====== EXTRACTED DATA

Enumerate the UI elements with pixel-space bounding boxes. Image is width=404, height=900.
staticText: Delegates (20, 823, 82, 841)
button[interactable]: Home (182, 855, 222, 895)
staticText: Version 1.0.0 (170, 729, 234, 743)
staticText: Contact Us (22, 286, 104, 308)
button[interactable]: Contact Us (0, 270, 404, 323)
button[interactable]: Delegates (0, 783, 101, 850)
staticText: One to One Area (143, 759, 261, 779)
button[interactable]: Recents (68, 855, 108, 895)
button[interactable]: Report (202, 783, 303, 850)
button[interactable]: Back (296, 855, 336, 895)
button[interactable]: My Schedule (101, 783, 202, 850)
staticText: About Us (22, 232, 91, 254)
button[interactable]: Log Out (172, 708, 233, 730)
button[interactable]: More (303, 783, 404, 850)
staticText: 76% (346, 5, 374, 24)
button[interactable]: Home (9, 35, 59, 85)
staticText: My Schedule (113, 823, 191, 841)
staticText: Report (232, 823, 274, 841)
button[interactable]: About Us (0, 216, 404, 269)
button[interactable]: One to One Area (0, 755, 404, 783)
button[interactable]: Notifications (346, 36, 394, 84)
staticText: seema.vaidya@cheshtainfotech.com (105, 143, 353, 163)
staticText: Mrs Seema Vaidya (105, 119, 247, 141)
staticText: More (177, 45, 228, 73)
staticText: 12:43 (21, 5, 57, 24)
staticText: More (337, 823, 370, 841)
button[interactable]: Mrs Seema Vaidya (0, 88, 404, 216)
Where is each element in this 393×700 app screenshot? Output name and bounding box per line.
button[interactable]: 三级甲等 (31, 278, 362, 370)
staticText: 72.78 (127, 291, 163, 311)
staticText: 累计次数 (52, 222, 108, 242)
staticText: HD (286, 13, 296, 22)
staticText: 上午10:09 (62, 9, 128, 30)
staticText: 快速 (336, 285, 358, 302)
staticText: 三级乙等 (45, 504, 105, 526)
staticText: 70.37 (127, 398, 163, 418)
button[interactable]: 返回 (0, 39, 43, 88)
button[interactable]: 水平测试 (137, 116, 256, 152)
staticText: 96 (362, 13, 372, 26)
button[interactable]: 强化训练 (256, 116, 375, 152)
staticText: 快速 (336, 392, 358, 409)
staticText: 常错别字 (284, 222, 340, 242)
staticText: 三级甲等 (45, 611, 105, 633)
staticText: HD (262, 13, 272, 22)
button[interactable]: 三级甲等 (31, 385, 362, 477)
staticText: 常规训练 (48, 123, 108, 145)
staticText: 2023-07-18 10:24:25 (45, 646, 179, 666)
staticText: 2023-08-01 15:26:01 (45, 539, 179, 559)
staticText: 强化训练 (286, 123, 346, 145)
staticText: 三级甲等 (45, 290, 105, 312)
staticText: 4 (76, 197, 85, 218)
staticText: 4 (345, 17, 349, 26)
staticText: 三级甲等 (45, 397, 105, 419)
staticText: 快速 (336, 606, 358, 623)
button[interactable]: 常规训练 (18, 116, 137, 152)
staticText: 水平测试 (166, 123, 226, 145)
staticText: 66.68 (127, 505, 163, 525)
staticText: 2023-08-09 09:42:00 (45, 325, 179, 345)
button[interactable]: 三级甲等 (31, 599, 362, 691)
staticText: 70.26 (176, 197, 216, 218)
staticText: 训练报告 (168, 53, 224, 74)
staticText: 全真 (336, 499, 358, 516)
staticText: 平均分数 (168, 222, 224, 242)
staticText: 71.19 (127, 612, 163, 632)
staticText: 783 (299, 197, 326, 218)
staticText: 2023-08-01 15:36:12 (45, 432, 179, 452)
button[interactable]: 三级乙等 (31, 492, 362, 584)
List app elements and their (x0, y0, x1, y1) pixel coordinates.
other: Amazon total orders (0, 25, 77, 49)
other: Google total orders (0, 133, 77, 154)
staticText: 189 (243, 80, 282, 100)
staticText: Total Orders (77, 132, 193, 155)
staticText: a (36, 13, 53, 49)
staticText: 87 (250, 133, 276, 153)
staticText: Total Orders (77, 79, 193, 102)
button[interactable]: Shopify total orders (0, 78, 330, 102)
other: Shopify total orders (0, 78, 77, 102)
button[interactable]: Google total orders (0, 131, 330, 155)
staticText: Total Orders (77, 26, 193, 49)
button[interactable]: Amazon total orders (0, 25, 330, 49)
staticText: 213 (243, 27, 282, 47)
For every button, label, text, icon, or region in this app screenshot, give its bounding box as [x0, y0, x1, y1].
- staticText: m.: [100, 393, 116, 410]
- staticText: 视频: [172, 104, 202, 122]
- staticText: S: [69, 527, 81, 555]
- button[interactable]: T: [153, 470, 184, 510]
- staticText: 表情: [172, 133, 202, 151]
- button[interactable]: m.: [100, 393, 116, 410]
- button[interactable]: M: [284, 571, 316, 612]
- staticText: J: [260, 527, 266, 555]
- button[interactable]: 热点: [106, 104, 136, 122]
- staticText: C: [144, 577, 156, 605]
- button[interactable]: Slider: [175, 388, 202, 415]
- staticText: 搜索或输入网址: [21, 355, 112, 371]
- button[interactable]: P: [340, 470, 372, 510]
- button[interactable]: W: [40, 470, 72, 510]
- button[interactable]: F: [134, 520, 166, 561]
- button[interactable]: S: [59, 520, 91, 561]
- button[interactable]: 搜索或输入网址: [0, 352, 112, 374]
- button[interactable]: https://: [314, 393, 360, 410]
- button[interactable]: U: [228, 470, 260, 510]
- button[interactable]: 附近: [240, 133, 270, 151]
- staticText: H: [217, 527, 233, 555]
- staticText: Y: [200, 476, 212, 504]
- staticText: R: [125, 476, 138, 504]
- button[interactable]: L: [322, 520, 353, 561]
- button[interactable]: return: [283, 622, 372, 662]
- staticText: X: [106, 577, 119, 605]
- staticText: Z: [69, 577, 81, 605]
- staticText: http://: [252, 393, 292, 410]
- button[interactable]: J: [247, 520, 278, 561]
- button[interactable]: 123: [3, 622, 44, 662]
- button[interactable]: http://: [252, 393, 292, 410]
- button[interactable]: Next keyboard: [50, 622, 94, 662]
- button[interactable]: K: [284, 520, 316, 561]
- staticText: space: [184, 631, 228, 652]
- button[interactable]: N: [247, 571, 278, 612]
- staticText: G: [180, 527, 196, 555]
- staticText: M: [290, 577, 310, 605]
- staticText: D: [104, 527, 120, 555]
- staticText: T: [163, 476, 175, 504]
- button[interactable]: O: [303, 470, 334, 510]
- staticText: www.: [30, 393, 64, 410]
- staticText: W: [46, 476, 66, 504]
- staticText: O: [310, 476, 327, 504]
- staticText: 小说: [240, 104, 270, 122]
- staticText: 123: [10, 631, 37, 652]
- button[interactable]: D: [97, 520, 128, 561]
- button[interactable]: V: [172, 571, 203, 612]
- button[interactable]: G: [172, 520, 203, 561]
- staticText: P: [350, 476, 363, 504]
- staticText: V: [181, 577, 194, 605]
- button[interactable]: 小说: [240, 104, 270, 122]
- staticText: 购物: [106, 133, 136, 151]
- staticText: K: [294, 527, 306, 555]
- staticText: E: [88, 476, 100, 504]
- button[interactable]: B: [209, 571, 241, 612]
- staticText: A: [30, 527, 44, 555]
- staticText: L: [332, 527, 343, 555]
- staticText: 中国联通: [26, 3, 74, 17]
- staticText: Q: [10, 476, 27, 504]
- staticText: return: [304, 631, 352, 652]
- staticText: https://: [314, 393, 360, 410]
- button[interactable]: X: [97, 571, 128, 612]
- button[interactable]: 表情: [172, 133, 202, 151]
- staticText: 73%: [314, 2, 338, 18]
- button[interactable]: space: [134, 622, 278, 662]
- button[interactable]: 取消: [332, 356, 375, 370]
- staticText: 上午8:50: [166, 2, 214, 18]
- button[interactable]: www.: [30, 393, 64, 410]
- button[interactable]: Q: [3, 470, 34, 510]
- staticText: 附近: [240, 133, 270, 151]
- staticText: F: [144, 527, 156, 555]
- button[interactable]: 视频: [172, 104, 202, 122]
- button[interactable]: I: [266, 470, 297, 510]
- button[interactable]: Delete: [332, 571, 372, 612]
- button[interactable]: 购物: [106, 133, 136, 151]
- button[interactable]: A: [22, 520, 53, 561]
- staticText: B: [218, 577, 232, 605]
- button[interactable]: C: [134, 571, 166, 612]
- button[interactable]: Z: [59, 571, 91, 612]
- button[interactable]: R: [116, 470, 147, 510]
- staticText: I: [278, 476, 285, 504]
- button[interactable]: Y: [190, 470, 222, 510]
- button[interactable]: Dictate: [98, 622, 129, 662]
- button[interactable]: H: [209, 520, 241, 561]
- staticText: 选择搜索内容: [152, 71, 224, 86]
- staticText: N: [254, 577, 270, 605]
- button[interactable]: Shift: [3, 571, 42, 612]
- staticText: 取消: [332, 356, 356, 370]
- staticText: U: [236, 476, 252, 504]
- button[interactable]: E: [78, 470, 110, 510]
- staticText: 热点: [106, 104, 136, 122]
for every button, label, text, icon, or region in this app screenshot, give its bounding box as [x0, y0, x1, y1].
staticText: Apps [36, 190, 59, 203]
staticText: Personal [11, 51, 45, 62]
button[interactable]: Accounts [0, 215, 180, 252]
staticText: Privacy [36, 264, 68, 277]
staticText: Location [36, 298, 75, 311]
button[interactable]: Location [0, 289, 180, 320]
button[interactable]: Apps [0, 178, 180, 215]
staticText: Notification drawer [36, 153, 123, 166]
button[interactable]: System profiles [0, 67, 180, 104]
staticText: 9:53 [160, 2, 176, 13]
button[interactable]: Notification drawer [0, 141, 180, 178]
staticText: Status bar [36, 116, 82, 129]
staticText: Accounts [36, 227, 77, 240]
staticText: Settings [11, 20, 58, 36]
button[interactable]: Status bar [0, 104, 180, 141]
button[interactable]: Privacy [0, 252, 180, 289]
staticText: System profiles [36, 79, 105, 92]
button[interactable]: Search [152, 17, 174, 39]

============

§ WHAT IS EXPECTED
Across the whole listing above, report each line that includes "搜索或输入网址".

§ ANSWER SECTION
- staticText: 搜索或输入网址: [21, 355, 112, 371]
- button[interactable]: 搜索或输入网址: [0, 352, 112, 374]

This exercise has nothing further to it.